台湾に初めて学会の支部(台北支部)が誕生した時、台湾全土には戒厳令が敷かれていた(1962年)。
翌年の1月、池田は東南アジアを歴訪。香港から帰国する際、東京への直行便が欠航したため、台北経由の便に乗った。突然の変更にもかかわらず、松山空港に50人ほどのメンバーが集まった。
台北支部長の朱萬里は、空港のフェンス越しに池田を見つけた。気づいた池田は金網に手を突っ込んだ。指が2本ほど入った。朱はその指を握った。空港の係官に頼み込み、ロビーに集まった全員が池田に会えた。
池田は松山空港で「何があっても、どんなに辛くとも、台湾の人々の幸福のために、絶対に仏法の火を消してはならない。本当の勝負は30年、40年先です。最後は必ず勝ちます」と語った。
「あのわずかな時間に、先生は『冬必為春(冬は必ず春となる)』と励ましてくださった」(林釗 台湾SGI理事長)。その直後の4月、台湾当局から台北支部に対して解散が命じられた。「長い冬」が始まった。
一切の会合が禁止された。当局は「個人の信教の自由は守る」という建前だった。しかし幹部たちは次々と警備総司令部の取調べを受けた。学会員であることが職場でわかると、左遷されることもあった。御書(日蓮の遺文集)や御本尊まで没収されたメンバーもいる。
台湾SGI理事長の林釗は、何度も警備総司令部の尋問を受け、「私は池田の弟子ではない」と書かれた誓約書に署名するよう迫られた。「命に代えても拒否を貫いた」と語る。
「『それなら文化運動で社会に貢献しようじゃないか』と知恵を絞りました」。34人で始めたハーモニーカの楽団に、「ケイコウハーモニカ隊」と名付けた(65年)。婦人部の白鳥合唱団(68年)、女子部の天使鼓笛隊(70年)も結成された。
「20年間で32回も出頭を求められた婦人部員もいます」(チンシンシン、台湾SGI総合婦人部長)。朱萬里妻・秀鳳は当局に呼び出された時、担当官から「この宗教さえやめれば、それですむじゃないか」と諭された。「いい宗教がどうかは、実践しないとわからないではないですか」と言い返した。「家に戻ってから、足がガクガク震えましたよ」と振り返る。
時間を決めた会合は開けない。秀鳳は自宅の地下室を解放し、メンバーがいつでもこれるようにした。クッキーを焼き、お茶を用意した。
「お菓子を食べながらの井戸端会議を、当局も咎めることはありませんでした」(秀鳳)。
「やっと海外への渡航許可が出て、日本で先生に会ったのは1979年の夏です。第三代会長を辞任されたわずか4ヶ月後でした」(林釗)。その時、池田は池田は林を「最も苦難に満ちた場所で、最も苦しい思いをしながら戦い抜いた人こそ真の人材だ」と励ましている。池田は台湾の同志に、数えきれないほどの伝言や手紙を送り続けた。朱夫妻の自宅に、池田から一メートル半の巻紙が届いたこともある。

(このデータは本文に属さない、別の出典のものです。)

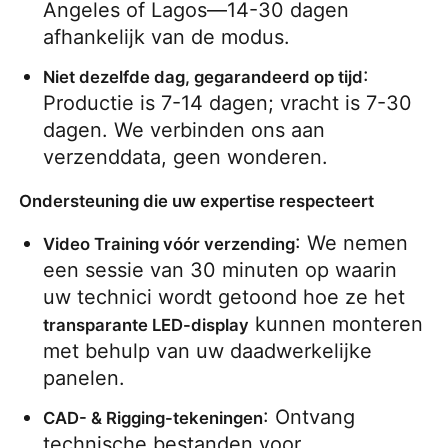
Angeles of Lagos—14-30 dagen 
afhankelijk van de modus.
: 
Niet dezelfde dag, gegarandeerd op tijd
Productie is 7-14 dagen; vracht is 7-30 
dagen. We verbinden ons aan 
verzenddata, geen wonderen.
Ondersteuning die uw expertise respecteert
: We nemen 
Video Training vóór verzending
een sessie van 30 minuten op waarin 
uw technici wordt getoond hoe ze het 
 kunnen monteren 
transparante LED-display
met behulp van uw daadwerkelijke 
panelen.
: Ontvang 
CAD- & Rigging-tekeningen
technische bestanden voor 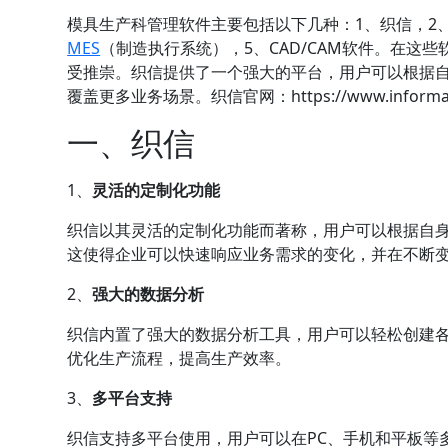
模具生产科管理软件主要包括以下几种：1、
织信
，2
MES
（制造执行系统），5、CAD/CAM软件。在这些
受推崇。织信提供了一个强大的平台，用户可以根据
覆盖更多业务场景。织信官网：
https://www.inf
一、织信
1、
灵活的定制化功能
织信以其灵活的定制化功能而著称，用户可以根据自
这使得企业可以快速响应业务需求的变化，并在不断
2、
强大的数据分析
织信内置了强大的数据分析工具，用户可以轻松创建
优化生产流程，提高生产效率。
3、
多平台支持
织信支持多平台使用，用户可以在PC、手机和平板等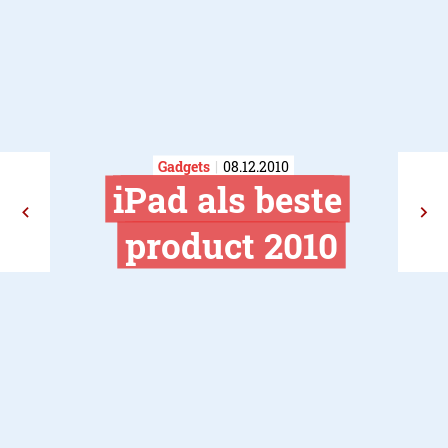
Gadgets
08.12.2010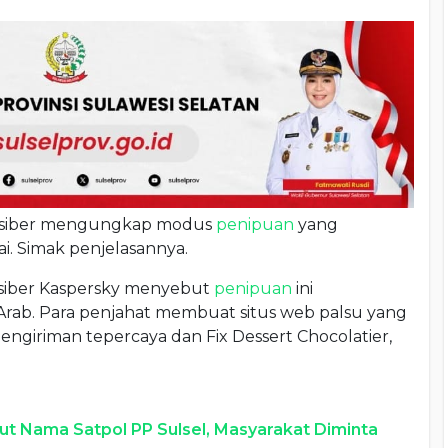
 siber mengungkap modus
penipuan
yang
. Simak penjelasannya.
 siber Kaspersky menyebut
penipuan
ini
rab. Para penjahat membuat situs web palsu yang
engiriman tepercaya dan Fix Dessert Chocolatier,
t Nama Satpol PP Sulsel, Masyarakat Diminta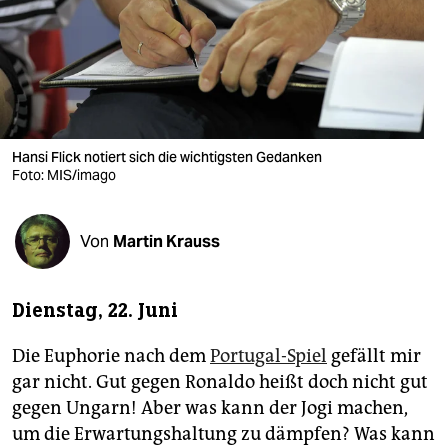
berlin
nord
wahrheit
verlag
Hansi Flick notiert sich die wichtigsten Gedanken
verlag
Foto: MIS/imago
veranstaltungen
Von
Martin Krauss
shop
fragen & hilfe
Dienstag, 22. Juni
unterstützen
Die Euphorie nach dem
Portugal-Spiel
gefällt mir
abo
gar nicht. Gut gegen Ronaldo heißt doch nicht gut
gegen Ungarn! Aber was kann der Jogi machen,
genossenschaft
um die Erwartungshaltung zu dämpfen? Was kann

「御金言を身を以って実践した信心は、学会員の亀鏡(ききょう)であり、熱原の三烈士を偲ばせます」「創価学会草創期に於いて軍部の弾圧に屈することなく、今日の発展の基盤をつくったのと同じ方程式であり、台湾に正法が流布する瑞相です」
1987年(昭和62年)、戒厳令が解除された。台湾SGIが法人を取得したのは、その3年後である。じつに27ぶりの”春”だった。

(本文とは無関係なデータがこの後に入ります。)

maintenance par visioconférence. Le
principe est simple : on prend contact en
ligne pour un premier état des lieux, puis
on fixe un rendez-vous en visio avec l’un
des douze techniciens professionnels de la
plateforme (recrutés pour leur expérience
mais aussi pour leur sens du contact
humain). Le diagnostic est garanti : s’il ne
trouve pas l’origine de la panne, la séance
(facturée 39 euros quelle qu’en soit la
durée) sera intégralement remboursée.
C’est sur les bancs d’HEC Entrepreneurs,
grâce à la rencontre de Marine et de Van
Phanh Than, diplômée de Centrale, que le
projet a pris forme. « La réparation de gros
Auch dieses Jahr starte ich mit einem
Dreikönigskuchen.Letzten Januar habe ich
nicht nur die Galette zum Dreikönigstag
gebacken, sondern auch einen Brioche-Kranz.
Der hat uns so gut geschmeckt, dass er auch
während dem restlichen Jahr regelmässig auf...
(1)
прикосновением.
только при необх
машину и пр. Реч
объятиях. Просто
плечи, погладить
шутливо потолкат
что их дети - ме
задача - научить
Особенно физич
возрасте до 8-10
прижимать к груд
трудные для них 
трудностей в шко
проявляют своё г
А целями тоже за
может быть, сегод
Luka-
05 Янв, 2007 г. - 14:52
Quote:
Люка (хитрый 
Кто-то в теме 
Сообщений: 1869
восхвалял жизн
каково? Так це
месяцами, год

「私は撮ったよ」という池田の伝言から2ヵ月後(1997年8月)、台北と並ぶ大都市の高雄で、2度目の「自然との対話」展が始まった(市立中正文化センター)。
入り口の一番近く──「台湾上空」と題された、あの機中から撮られた写真が、大きく引き伸ばしてあった。二重、三重の人だかりができた。

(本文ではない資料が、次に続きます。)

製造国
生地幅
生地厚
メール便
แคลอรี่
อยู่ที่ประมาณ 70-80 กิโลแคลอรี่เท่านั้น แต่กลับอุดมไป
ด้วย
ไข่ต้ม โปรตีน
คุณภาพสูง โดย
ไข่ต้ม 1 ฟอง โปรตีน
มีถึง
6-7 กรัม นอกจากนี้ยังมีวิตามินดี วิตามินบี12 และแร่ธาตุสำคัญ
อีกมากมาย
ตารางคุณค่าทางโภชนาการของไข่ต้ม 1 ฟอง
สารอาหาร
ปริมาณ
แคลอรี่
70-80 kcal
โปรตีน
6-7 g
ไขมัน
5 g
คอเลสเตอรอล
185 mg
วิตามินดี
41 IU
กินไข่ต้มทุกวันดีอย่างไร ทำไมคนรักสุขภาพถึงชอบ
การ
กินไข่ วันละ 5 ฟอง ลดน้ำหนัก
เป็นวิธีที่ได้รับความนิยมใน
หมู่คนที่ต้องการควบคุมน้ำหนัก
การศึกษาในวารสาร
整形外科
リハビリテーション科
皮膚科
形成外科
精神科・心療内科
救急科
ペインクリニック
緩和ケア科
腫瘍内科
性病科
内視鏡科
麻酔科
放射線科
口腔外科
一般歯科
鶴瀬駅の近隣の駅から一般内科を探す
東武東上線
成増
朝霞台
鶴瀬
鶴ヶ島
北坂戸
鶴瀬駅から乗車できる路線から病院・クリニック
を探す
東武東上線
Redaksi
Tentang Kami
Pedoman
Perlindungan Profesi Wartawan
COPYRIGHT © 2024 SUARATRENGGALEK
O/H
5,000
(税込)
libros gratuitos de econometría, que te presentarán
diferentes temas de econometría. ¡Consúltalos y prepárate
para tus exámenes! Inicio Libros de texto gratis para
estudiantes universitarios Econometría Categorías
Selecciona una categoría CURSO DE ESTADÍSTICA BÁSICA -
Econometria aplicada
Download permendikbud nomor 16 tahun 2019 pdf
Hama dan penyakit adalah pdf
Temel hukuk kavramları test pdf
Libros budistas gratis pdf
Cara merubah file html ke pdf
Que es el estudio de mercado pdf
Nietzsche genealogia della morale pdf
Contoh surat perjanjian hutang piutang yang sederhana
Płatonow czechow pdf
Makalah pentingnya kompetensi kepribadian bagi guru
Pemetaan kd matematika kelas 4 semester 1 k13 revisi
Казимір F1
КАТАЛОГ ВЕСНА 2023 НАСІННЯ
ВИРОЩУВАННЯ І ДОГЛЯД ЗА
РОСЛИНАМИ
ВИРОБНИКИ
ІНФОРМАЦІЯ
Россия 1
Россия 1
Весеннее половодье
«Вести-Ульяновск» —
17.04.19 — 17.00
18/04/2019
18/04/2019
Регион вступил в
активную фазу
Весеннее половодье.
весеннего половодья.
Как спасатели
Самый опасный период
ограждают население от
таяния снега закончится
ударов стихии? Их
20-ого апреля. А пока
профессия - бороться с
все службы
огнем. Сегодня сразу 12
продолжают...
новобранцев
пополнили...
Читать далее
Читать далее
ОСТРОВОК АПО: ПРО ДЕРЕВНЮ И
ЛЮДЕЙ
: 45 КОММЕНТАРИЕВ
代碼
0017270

「台湾SGIの草創期を支えた人々が連日、バスでやってきて、あの写真の前から動かないんです。号泣している人もいた。あんな感動的な場面は、その後も見たことがありません」(加倉井)。「そんなに泣いたら写真が見えないですよ」と声をかけたかったと言う加倉井も、胸を熱くしながら取材を続けた。
台湾では内政部が「社会優良団体賞」を発表する。台湾SGIは16回連続で同賞を受賞した。審査対象となる約9000団体の中で、16回連続の受賞を果たしたのは台湾SGIのみである。